Saved entries
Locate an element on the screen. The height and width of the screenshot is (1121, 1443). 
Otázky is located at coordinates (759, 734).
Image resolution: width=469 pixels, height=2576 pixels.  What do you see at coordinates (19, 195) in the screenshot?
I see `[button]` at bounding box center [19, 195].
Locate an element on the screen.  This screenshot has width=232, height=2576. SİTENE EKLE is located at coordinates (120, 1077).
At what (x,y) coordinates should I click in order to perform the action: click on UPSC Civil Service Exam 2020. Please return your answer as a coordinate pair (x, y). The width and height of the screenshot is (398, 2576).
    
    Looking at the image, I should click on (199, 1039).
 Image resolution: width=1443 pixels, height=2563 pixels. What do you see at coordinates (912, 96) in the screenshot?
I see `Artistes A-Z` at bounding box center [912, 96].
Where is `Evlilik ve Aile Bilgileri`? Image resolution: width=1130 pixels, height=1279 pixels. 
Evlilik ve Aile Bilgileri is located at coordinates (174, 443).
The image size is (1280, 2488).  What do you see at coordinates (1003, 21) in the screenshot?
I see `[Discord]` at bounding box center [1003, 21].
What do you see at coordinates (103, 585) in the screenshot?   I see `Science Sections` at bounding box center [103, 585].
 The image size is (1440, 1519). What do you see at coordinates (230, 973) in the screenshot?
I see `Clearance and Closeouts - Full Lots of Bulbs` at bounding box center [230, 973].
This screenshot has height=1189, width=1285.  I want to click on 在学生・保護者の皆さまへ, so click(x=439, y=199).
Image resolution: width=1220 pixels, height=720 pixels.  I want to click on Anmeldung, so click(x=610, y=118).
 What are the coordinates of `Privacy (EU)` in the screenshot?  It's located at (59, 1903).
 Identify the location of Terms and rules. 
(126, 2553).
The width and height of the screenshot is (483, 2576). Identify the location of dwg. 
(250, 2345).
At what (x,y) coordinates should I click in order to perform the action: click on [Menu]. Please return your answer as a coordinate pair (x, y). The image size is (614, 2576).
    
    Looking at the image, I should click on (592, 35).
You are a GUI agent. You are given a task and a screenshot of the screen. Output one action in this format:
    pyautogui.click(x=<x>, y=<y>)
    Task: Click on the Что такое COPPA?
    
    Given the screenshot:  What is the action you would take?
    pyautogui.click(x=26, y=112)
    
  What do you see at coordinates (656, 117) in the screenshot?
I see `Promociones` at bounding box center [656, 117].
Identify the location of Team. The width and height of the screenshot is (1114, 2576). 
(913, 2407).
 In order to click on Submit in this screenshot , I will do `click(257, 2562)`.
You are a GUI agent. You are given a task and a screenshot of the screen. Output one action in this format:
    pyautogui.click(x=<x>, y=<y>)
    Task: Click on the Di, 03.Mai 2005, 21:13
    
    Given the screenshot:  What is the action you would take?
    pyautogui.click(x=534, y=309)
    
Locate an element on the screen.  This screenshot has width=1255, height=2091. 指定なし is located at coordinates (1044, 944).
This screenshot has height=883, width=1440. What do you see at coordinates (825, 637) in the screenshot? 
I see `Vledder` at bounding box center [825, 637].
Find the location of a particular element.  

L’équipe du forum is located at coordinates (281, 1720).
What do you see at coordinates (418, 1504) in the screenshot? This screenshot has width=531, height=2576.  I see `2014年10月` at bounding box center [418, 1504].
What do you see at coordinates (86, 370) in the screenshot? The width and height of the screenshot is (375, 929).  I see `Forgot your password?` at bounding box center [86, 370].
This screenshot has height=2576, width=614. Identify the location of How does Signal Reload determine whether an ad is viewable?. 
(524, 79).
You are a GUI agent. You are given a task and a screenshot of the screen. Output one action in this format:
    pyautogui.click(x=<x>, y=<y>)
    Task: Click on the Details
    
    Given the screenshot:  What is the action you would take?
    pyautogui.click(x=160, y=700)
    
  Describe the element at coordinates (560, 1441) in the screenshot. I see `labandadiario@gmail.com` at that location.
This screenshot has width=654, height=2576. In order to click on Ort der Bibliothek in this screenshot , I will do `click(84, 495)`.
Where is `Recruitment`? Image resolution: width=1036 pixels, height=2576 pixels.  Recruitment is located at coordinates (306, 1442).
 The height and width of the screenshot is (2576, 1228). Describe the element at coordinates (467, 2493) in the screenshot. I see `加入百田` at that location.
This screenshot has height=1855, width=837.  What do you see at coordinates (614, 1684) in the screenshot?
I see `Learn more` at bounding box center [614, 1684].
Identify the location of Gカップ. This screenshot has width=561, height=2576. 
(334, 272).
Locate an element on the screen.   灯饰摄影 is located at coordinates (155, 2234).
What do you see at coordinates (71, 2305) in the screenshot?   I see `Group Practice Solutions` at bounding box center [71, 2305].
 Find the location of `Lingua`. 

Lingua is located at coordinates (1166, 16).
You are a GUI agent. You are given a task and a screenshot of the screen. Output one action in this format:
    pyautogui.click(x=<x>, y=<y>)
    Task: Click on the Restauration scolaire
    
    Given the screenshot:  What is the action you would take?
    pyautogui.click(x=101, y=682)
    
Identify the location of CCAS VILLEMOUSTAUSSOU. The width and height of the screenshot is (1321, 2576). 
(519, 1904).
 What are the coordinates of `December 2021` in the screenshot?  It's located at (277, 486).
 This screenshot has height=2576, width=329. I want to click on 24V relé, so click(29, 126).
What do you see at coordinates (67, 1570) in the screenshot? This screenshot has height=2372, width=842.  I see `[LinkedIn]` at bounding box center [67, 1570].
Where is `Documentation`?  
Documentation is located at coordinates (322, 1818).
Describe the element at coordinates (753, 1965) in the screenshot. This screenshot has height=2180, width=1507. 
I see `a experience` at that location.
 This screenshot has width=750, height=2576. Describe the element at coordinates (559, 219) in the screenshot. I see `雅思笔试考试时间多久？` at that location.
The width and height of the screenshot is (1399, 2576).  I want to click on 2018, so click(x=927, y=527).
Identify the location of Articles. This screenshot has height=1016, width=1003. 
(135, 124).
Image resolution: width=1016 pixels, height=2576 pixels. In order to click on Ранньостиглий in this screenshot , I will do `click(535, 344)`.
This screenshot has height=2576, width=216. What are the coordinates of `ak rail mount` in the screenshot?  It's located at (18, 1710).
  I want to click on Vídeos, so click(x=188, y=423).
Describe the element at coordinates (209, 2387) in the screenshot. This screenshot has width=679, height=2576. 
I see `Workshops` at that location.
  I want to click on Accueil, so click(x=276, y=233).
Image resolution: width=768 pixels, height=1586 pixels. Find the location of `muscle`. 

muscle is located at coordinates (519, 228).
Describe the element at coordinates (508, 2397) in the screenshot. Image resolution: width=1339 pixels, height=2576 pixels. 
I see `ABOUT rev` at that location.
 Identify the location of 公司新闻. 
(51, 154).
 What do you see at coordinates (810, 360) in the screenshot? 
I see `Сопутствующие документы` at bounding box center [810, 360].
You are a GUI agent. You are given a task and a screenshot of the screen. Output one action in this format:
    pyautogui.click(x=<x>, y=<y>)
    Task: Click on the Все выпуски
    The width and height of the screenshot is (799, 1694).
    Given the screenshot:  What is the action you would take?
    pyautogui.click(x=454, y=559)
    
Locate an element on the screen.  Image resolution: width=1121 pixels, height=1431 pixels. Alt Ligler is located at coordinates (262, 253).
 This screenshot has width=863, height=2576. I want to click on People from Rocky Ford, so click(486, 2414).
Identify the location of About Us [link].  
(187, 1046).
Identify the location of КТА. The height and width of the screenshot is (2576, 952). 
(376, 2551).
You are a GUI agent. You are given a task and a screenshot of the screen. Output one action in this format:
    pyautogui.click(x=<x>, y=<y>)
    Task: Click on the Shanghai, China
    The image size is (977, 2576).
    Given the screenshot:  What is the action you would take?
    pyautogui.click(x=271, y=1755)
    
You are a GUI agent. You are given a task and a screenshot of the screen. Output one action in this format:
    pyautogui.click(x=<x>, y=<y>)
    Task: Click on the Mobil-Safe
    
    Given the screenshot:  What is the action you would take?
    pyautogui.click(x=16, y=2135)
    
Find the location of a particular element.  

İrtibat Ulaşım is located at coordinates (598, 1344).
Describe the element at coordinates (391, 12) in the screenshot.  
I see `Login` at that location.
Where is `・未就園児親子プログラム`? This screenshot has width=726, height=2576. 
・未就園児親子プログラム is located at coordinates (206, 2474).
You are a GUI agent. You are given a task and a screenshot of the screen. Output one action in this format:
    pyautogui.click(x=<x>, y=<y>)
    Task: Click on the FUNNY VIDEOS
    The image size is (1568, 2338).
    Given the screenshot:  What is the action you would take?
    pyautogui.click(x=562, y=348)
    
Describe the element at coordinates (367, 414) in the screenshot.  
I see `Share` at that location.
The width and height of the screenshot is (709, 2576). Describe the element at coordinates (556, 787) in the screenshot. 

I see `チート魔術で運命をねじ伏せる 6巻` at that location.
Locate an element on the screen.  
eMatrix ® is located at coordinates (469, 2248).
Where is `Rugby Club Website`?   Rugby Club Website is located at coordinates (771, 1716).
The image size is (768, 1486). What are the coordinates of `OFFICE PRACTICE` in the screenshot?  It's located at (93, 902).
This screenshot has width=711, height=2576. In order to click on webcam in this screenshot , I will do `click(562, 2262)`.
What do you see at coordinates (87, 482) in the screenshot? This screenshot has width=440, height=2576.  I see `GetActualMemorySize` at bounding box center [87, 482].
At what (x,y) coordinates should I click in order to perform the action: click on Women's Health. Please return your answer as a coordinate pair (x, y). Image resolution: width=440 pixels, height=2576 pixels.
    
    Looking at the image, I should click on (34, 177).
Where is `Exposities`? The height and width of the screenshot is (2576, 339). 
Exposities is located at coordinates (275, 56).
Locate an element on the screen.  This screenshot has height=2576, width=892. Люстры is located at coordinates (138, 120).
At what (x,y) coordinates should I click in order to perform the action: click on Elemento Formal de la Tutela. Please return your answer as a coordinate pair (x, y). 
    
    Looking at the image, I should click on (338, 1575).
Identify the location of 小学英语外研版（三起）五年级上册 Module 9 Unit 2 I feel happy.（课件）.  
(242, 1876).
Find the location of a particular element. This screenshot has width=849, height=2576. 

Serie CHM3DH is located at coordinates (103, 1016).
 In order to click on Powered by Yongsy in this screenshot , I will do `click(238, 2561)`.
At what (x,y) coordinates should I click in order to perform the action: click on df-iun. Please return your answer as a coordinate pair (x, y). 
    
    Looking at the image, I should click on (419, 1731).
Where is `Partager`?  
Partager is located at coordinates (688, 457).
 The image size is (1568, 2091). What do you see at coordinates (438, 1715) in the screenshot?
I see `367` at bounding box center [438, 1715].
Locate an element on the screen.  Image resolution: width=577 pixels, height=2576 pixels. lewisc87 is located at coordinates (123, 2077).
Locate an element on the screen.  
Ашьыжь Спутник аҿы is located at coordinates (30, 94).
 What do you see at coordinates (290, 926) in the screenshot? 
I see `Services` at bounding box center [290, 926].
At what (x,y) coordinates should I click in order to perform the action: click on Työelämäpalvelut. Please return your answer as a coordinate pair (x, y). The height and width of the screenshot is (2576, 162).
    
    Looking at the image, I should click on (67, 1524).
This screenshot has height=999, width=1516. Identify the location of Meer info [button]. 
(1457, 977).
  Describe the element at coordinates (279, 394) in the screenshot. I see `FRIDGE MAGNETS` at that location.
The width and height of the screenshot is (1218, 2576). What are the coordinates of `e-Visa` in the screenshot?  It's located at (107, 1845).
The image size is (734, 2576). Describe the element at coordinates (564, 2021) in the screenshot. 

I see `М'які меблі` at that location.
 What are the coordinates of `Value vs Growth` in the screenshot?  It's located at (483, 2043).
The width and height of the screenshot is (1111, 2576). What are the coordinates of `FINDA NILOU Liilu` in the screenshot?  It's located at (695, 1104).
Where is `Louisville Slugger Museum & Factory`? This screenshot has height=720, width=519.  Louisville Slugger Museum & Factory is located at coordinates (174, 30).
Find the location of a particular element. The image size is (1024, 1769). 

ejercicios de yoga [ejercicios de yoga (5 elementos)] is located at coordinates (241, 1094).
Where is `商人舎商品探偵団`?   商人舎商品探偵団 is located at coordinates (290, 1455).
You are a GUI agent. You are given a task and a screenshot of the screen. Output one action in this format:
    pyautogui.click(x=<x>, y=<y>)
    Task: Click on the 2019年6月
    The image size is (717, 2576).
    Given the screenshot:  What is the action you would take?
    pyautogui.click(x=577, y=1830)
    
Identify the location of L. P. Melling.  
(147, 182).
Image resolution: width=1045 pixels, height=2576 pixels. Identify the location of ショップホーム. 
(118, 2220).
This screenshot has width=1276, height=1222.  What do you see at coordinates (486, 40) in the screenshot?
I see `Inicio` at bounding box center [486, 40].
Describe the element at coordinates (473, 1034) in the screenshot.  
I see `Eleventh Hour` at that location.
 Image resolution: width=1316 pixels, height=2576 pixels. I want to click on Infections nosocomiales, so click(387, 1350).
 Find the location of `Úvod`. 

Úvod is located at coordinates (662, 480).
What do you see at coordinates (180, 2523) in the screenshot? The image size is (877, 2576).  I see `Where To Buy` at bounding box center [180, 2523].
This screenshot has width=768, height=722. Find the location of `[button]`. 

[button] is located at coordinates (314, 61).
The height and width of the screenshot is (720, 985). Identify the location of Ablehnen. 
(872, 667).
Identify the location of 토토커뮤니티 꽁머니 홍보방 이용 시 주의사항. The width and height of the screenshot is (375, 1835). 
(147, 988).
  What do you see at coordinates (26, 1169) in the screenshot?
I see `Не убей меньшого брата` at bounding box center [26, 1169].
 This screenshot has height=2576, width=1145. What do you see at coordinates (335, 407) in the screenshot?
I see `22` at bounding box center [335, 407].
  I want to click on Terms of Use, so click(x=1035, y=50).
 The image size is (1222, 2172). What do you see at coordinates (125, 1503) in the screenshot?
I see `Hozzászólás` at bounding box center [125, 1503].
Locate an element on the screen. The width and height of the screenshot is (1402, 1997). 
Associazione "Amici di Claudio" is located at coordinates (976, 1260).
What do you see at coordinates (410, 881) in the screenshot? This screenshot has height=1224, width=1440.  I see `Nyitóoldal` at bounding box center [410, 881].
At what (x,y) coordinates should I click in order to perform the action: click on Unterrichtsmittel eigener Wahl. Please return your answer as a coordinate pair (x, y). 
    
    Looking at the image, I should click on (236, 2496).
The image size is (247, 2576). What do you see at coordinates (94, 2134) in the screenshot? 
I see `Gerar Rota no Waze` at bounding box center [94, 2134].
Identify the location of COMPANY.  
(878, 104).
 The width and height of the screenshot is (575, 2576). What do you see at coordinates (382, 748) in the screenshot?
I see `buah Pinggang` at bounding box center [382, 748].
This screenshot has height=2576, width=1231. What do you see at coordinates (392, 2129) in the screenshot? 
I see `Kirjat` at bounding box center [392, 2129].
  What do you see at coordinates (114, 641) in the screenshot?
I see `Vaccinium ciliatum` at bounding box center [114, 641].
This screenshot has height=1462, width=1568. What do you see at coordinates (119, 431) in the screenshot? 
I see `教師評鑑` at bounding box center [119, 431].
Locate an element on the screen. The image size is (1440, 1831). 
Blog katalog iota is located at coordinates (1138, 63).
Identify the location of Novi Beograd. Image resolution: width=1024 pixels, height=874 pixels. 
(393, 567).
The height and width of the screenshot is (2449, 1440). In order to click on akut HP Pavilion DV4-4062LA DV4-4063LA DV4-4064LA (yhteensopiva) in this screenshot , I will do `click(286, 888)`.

TASK INSTRUCTIONS:
The answer should contain only the lines from the first line of the entries through the line holding "This screenshot has height=1189, width=1285.", each exactly as written.

REPLY TO THE TASK:
Locate an element on the screen. The height and width of the screenshot is (1121, 1443). 
Otázky is located at coordinates (759, 734).
Image resolution: width=469 pixels, height=2576 pixels.  What do you see at coordinates (19, 195) in the screenshot?
I see `[button]` at bounding box center [19, 195].
Locate an element on the screen.  This screenshot has width=232, height=2576. SİTENE EKLE is located at coordinates (120, 1077).
At what (x,y) coordinates should I click in order to perform the action: click on UPSC Civil Service Exam 2020. Please return your answer as a coordinate pair (x, y). The width and height of the screenshot is (398, 2576).
    
    Looking at the image, I should click on (199, 1039).
 Image resolution: width=1443 pixels, height=2563 pixels. What do you see at coordinates (912, 96) in the screenshot?
I see `Artistes A-Z` at bounding box center [912, 96].
Where is `Evlilik ve Aile Bilgileri`? Image resolution: width=1130 pixels, height=1279 pixels. 
Evlilik ve Aile Bilgileri is located at coordinates (174, 443).
The image size is (1280, 2488).  What do you see at coordinates (1003, 21) in the screenshot?
I see `[Discord]` at bounding box center [1003, 21].
What do you see at coordinates (103, 585) in the screenshot?   I see `Science Sections` at bounding box center [103, 585].
 The image size is (1440, 1519). What do you see at coordinates (230, 973) in the screenshot?
I see `Clearance and Closeouts - Full Lots of Bulbs` at bounding box center [230, 973].
This screenshot has height=1189, width=1285.  I want to click on 在学生・保護者の皆さまへ, so click(x=439, y=199).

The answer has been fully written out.